● Work instruction: Give all of the records again precisely, excluding whatever pictures they contain.

● Data for this exercise:
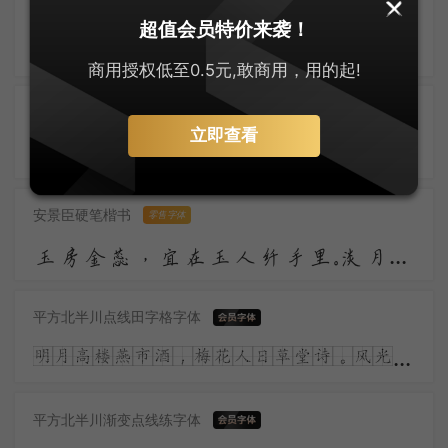
字悦魁本店招体
超值会员特价来袭！
昨夜雨疏风骤，浓睡不消残酒。试问卷帘人，却道海棠依旧。知否？知否？应是绿肥红瘦。
商用授权低至0.5元,敢商用，用的起!
大萌唐楷
零售字体
立即查看
大萌唐风韵正浓，唐楷字体耀苍穹。微胖为美人皆赞，盛世繁华气象雄。胡旋舞起惊鸿影，丝路通商气势隆。诗韵悠扬传万古，长安盛景梦魂中。
安景臣硬笔楷书
零售字体
玉房金蕊，宜在玉人纤手里。淡月朦胧，更有微微弄袖风。温香熟美，醉慢云鬟垂两耳。多谢春工，不是花红是玉红。
平方北半川点线田字格字体
明月高楼燕市酒，梅花人日草堂诗。风光流转何多态，儿女青红又一时。涧底孤松二千尺，殷勤留看岁寒枝。
平方北半川渐变点线练字体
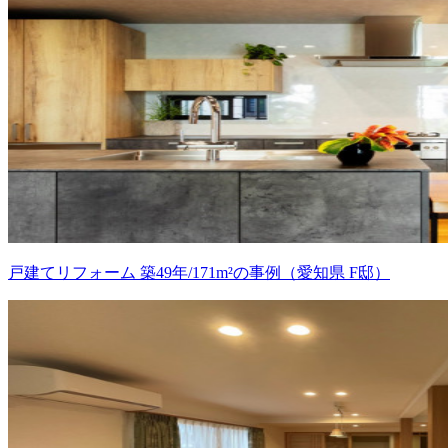
戸建てリフォーム 築49年/171m²の事例（愛知県 F邸）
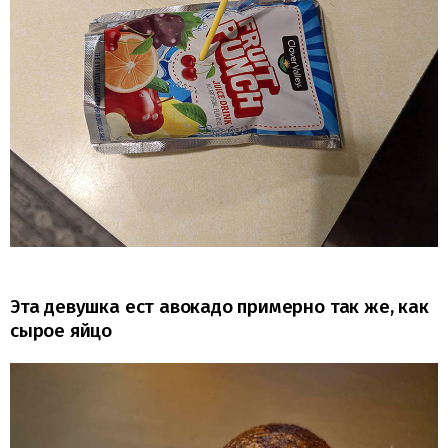
Эта девушка ест авокадо примерно так же, как
сырое яйцо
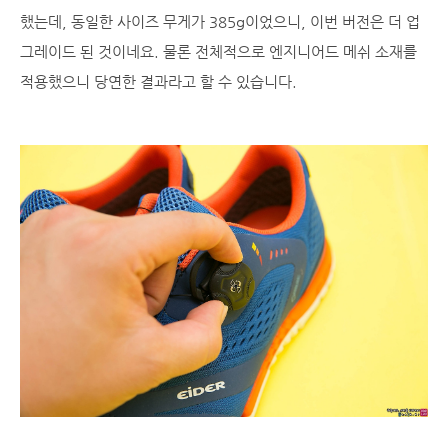
했는데, 동일한 사이즈 무게가 385g이었으니, 이번 버전은 더 업
그레이드 된 것이네요. 물론 전체적으로 엔지니어드 메쉬 소재를
적용했으니 당연한 결과라고 할 수 있습니다.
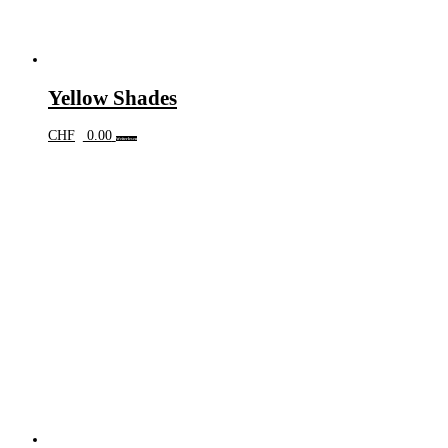
Yellow Shades
CHF
0.00
Weiterlesen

● Solution to this problem:
字悦魁本店招体
超值会员特价来袭！
昨夜雨疏风骤，浓睡不消残酒。试问卷帘人，却道海棠依旧。知否？知否？应是绿肥红瘦。
商用授权低至0.5元,敢商用，用的起!
大萌唐楷
零售字体
立即查看
大萌唐风韵正浓，唐楷字体耀苍穹。微胖为美人皆赞，盛世繁华气象雄。胡旋舞起惊鸿影，丝路通商气势隆。诗韵悠扬传万古，长安盛景梦魂中。
安景臣硬笔楷书
零售字体
玉房金蕊，宜在玉人纤手里。淡月朦胧，更有微微弄袖风。温香熟美，醉慢云鬟垂两耳。多谢春工，不是花红是玉红。
平方北半川点线田字格字体
明月高楼燕市酒，梅花人日草堂诗。风光流转何多态，儿女青红又一时。涧底孤松二千尺，殷勤留看岁寒枝。
平方北半川渐变点线练字体
戸建てリフォーム 築49年/171m²の事例（愛知県 F邸）
Эта девушка ест авокадо примерно так же, как
сырое яйцо
했는데, 동일한 사이즈 무게가 385g이었으니, 이번 버전은 더 업
그레이드 된 것이네요. 물론 전체적으로 엔지니어드 메쉬 소재를
적용했으니 당연한 결과라고 할 수 있습니다.
Yellow Shades
CHF
0.00
Weiterlesen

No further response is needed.